Weiss Research, Inc.
United States Congress
Senate Banking Committee
and House Financial Services Committee
September 25, 2008
New data and analysis demonstrate that the proposal before Congress for a $700 billion financial industry bailout is too little, too late to end the massive U.S. debt crisis; and, at the same time, too much, too soon for the U.S. Government bond market where most of the funds would have to be raised.
I. Too Little, Too Late to End the Debt Crisis. Congress should
Disregard data based on the list of troubled banks maintained by the Federal Deposit Insurance Corporation (FDIC). The FDIC’s list currently has 117 institutions with $78 billion in assets. However, based on a broader analysis of recent FDIC call report data, we find that institutions at risk of failure include 1,479 FDIC member banks and 158 thrifts with total assets of $3.2 trillion, or 41 times the assets of banks on the FDIC’s list.
Think twice before providing a broad bailout for U.S. debts given the wide diversity of mortgage holders and the great magnitude of the total debts outstanding in the United States. Just-released Federal Reserve Flow of Funds data show that, beyond mortgages, there are another $20.4 trillion in private-sector consumer and corporate debts, plus $2.7 trillion in municipal securities outstanding.
Recognize that, among banks and thrifts with $5 billion or more in assets, there are 61 banks and 25 thrifts that are heavily exposed to nonperforming mortgages.

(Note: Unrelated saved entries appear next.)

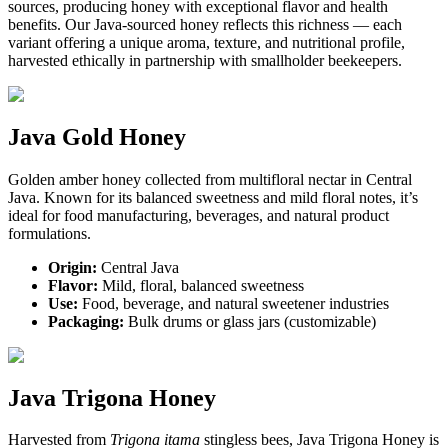
sources, producing honey with exceptional flavor and health
benefits. Our Java-sourced honey reflects this richness — each
variant offering a unique aroma, texture, and nutritional profile,
harvested ethically in partnership with smallholder beekeepers.
Java Gold Honey
Golden amber honey collected from multifloral nectar in Central
Java. Known for its balanced sweetness and mild floral notes, it’s
ideal for food manufacturing, beverages, and natural product
formulations.
Origin:
Central Java
Flavor:
Mild, floral, balanced sweetness
Use:
Food, beverage, and natural sweetener industries
Packaging:
Bulk drums or glass jars (customizable)
Java Trigona Honey
Harvested from
Trigona itama
stingless bees, Java Trigona Honey is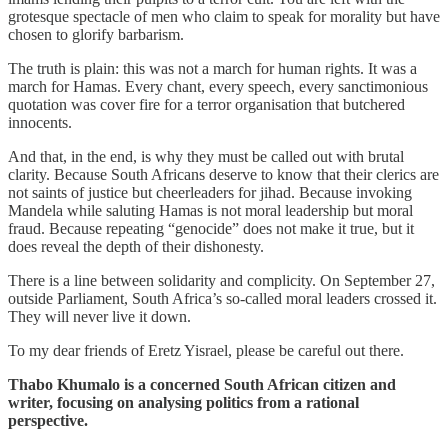
grotesque spectacle of men who claim to speak for morality but have
chosen to glorify barbarism.
The truth is plain: this was not a march for human rights. It was a
march for Hamas. Every chant, every speech, every sanctimonious
quotation was cover fire for a terror organisation that butchered
innocents.
And that, in the end, is why they must be called out with brutal
clarity. Because South Africans deserve to know that their clerics are
not saints of justice but cheerleaders for jihad. Because invoking
Mandela while saluting Hamas is not moral leadership but moral
fraud. Because repeating “genocide” does not make it true, but it
does reveal the depth of their dishonesty.
There is a line between solidarity and complicity. On September 27,
outside Parliament, South Africa’s so-called moral leaders crossed it.
They will never live it down.
To my dear friends of Eretz Yisrael, please be careful out there.
Thabo Khumalo is a concerned South African citizen and
writer, focusing on analysing politics from a rational
perspective.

Get a better handle on the enormous build-up of derivatives held by U.S. commercial banks.
Base any legislation on (a) realistic estimates of the loan amounts already delinquent or in default, and (b) reasonable forecasts of how many more are likely to go bad in a continuing recession.
Recognize the inadequacies in already-established safety nets, such as the FDIC for bank depositors, Securities Investors Protection Corporation (SIPC) for brokerage customers, and state guarantee associations for insurance policyholders.
There should be no illusion that the $700 billion estimate proposed by the Administration will be enough to end the debt crisis. It could very well be just a drop in the bucket.
II. Too Much, Too Soon for the U.S. Bond Market. There should also be no illusion that the market for U.S. government securities can absorb the additional burden of a $700 billion bailout without putting dramatic upward pressure on U.S. interest rates.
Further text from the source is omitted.